Dalam hal ini, perempuan memiliki keterkaitan yang sangat erat dengan kata keadilan. Sebagai contoh kecil dalam lingkungan keluarga, seorang ibu mampu memberikan rasa kasih sayang yang sama antara anak satu dengan lainnya, tidak membeda-bedakan antar anak pertama, kedua, maupun ketiga. Akan tetapi belum tentu semua perempuan di dunia ini dapat berlaku adil sesuai dengan yang dibayangkan, terkadang masih ada satu dua perempuan yang ingin menang sendiri tanpa memperdulikan orang disekitarnya. Dan itu kembali lagi dengan bagaimana pendidikan yang diterima anak sewaktu dini.

Baca juga:  Ummu Ziyad Al-Asyja’iyyah, Emak-Emak Pejuang Agama

Hal ini berkaitan dengan salah satu hadits yang berbunyi:

اطْلُبُوْا الْعِلْمَ مِنَ الْمَهْدِ إِلَى اللَّحْد

 Artinya: “Carilah ilmu sejak bayi hingga ke liang kubur.”

Dari penjelasan hadits di atas, sangat jelas diterangkan bahwa memang pendidikan di waktu kecil sangatlah berpengaruh dalam perkembangan seorang anak.

Peran perempuan

Perempuan memiliki kemampuan yang besar dalam mewujudkan toleransi di Negara ini. Secara intelektual, perempuan mempunyai peranan sebagai seorang ibu, yang pada hakikatnya seorang ibu mampu bekerja sama dalam mengerjakan suatu hal, mewujudkan komitmen yang besar dengan diri sendiri maupun orang lain, bersikap sabar, tidak mementingkan ego sendiri, mempunyai sikap keibuan.
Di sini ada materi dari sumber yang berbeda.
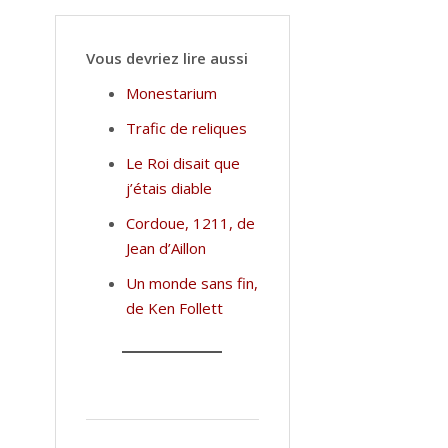
Vous devriez lire aussi
Monestarium
Trafic de reliques
Le Roi disait que
j’étais diable
Cordoue, 1211, de
Jean d’Aillon
Un monde sans fin,
de Ken Follett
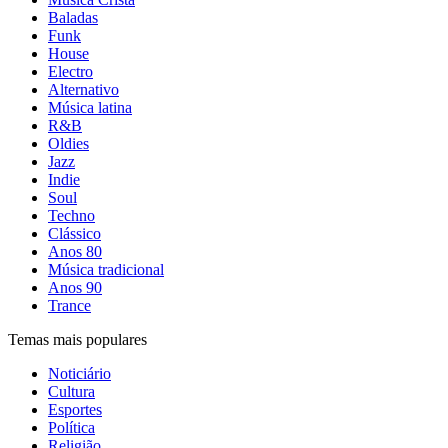
Baladas
Funk
House
Electro
Alternativo
Música latina
R&B
Oldies
Jazz
Indie
Soul
Techno
Clássico
Anos 80
Música tradicional
Anos 90
Trance
Temas mais populares
Noticiário
Cultura
Esportes
Política
Religião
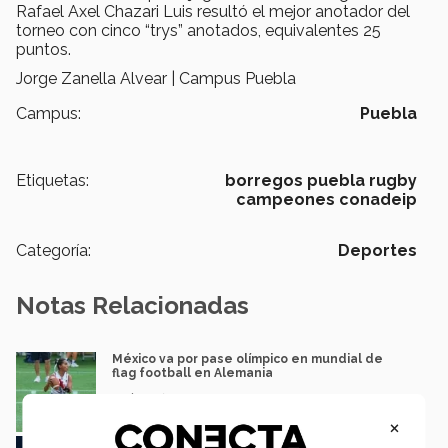
Rafael Axel Chazari Luis resultó el mejor anotador del
torneo con cinco “trys” anotados, equivalentes 25
puntos.
Jorge Zanella Alvear | Campus Puebla
Campus:
Puebla
Etiquetas:
borregos puebla rugby
campeones conadeip
Categoría:
Deportes
Notas Relacionadas
México va por pase olímpico en mundial de
flag football en Alemania
José Longino Torres
×
Borregos CCM van por el campeonato en liga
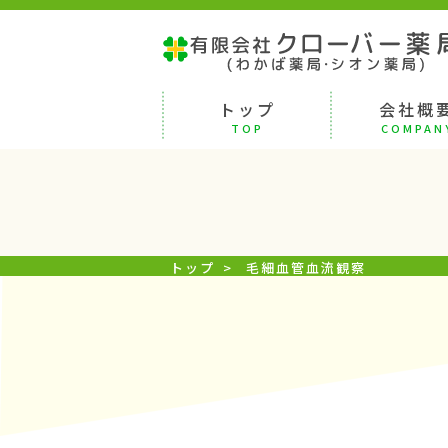
トップ
会社概
TOP
COMPAN
トップ
>
毛細血管血流観察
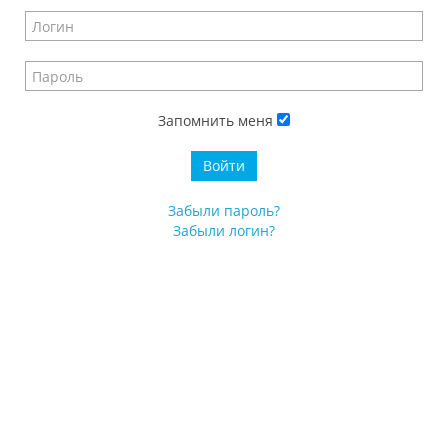
Запомнить меня
Войти
Забыли пароль?
Забыли логин?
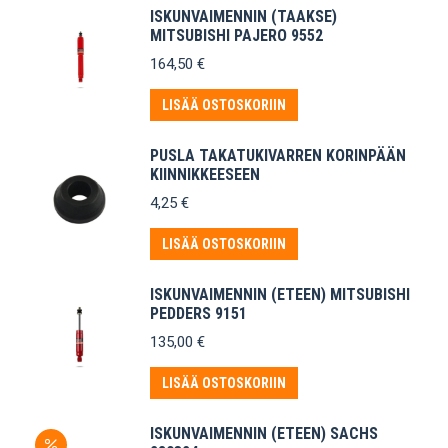
ISKUNVAIMENNIN (TAAKSE)
MITSUBISHI PAJERO 9552
164,50
€
LISÄÄ OSTOSKORIIN
PUSLA TAKATUKIVARREN KORINPÄÄN
KIINNIKKEESEEN
4,25
€
LISÄÄ OSTOSKORIIN
ISKUNVAIMENNIN (ETEEN) MITSUBISHI
PEDDERS 9151
135,00
€
LISÄÄ OSTOSKORIIN
ISKUNVAIMENNIN (ETEEN) SACHS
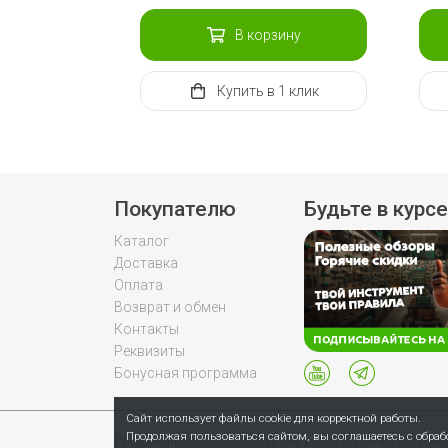
В корзину
Купить
в 1 клик
Покупателю
Будьте в курсе
Каталог
Доставка
Оплата
Возврат и обмен
Контакты
Реквизиты
Бонусная программа
Сайт использует файлы cookie для корректной работы.
Продолжая пользоваться сайтом, вы соглашаетесь с обра
Продолжая пользоваться сайтом, вы соглашаетесь с обраб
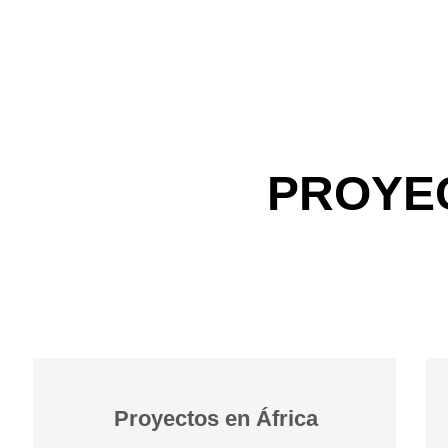
PROYE
Proyectos en África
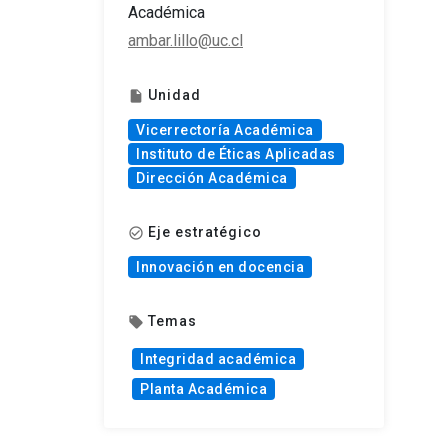
Académica
ambar.lillo@uc.cl
Unidad
insert_drive_file
Vicerrectoría Académica
Instituto de Éticas Aplicadas
Dirección Académica
Eje estratégico
check_circle_outline
Innovación en docencia
Temas
local_offer
Integridad académica
Planta Académica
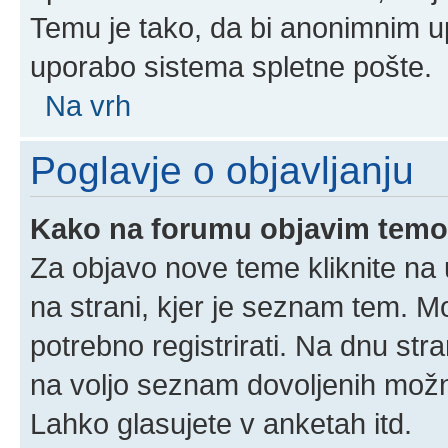
Temu je tako, da bi anonimnim u
uporabo sistema spletne pošte.
Na vrh
Poglavje o objavljanju
Kako na forumu objavim tem
Za objavo nove teme kliknite na 
na strani, kjer je seznam tem. 
potrebno registrirati. Na dnu stra
na voljo seznam dovoljenih možn
Lahko glasujete v anketah itd.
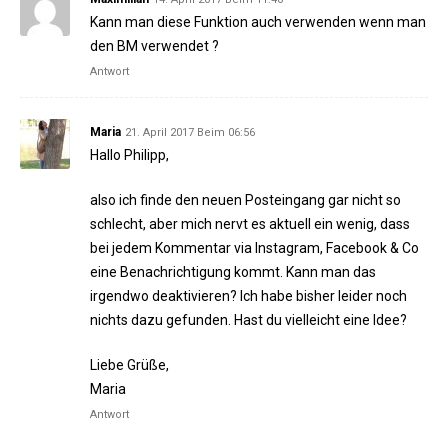
Kann man diese Funktion auch verwenden wenn man
den BM verwendet ?
Antwort
Maria
21. April 2017 Beim 06:56
Hallo Philipp,
also ich finde den neuen Posteingang gar nicht so
schlecht, aber mich nervt es aktuell ein wenig, dass
bei jedem Kommentar via Instagram, Facebook & Co
eine Benachrichtigung kommt. Kann man das
irgendwo deaktivieren? Ich habe bisher leider noch
nichts dazu gefunden. Hast du vielleicht eine Idee?
Liebe Grüße,
Maria
Antwort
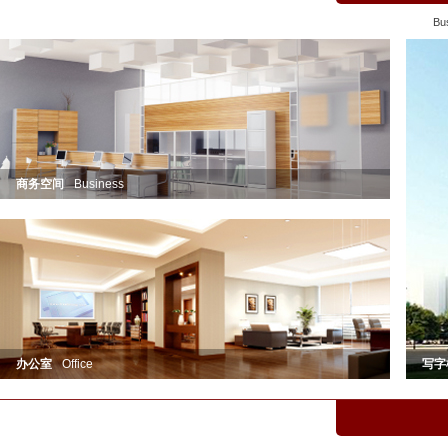
Bus
商务空间
Business
办公室
Office
写字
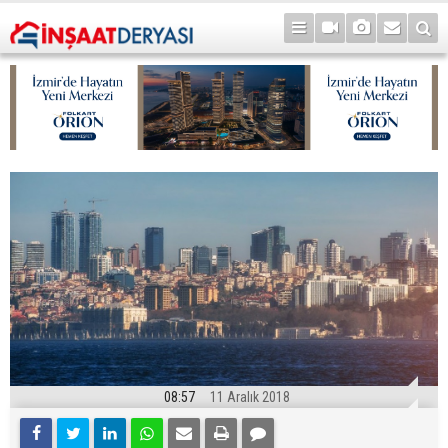
08:57
11 Aralık 2018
Menurut para ahli psikologi, perempuan memiliki empat pokok emosi keibuan, yang pertama yaitu sifat yang cenderung mendahulukan kepentingan orang lain daripada kepentingan sendiri, yang kedua memiliki kelembutan hati, yang ketiga mempunyai rasa kasih sayang yang tinggi, dan yang keempat memiliki aktivitas tersendiri.

Dapat kita ambil contoh sederhana saja dalam berkeluarga. Seorang ibu memiliki peran penting dalam mendidik anaknya, karena ibu adalah pendidikan pertama dalam keluarga. Kita dapat menanamkan moderasi beragama itu dalam hal sederhana seperti mengajarkan anak kita apa yang dimaksud dengan fanatik, radikal, kekerasan, bagaiamana cara mewujudkan rasa toleransi, menghargai antarsesama manusia dengan menggunakan bahasa yang dimengerti oleh anak-anak seusia mereka.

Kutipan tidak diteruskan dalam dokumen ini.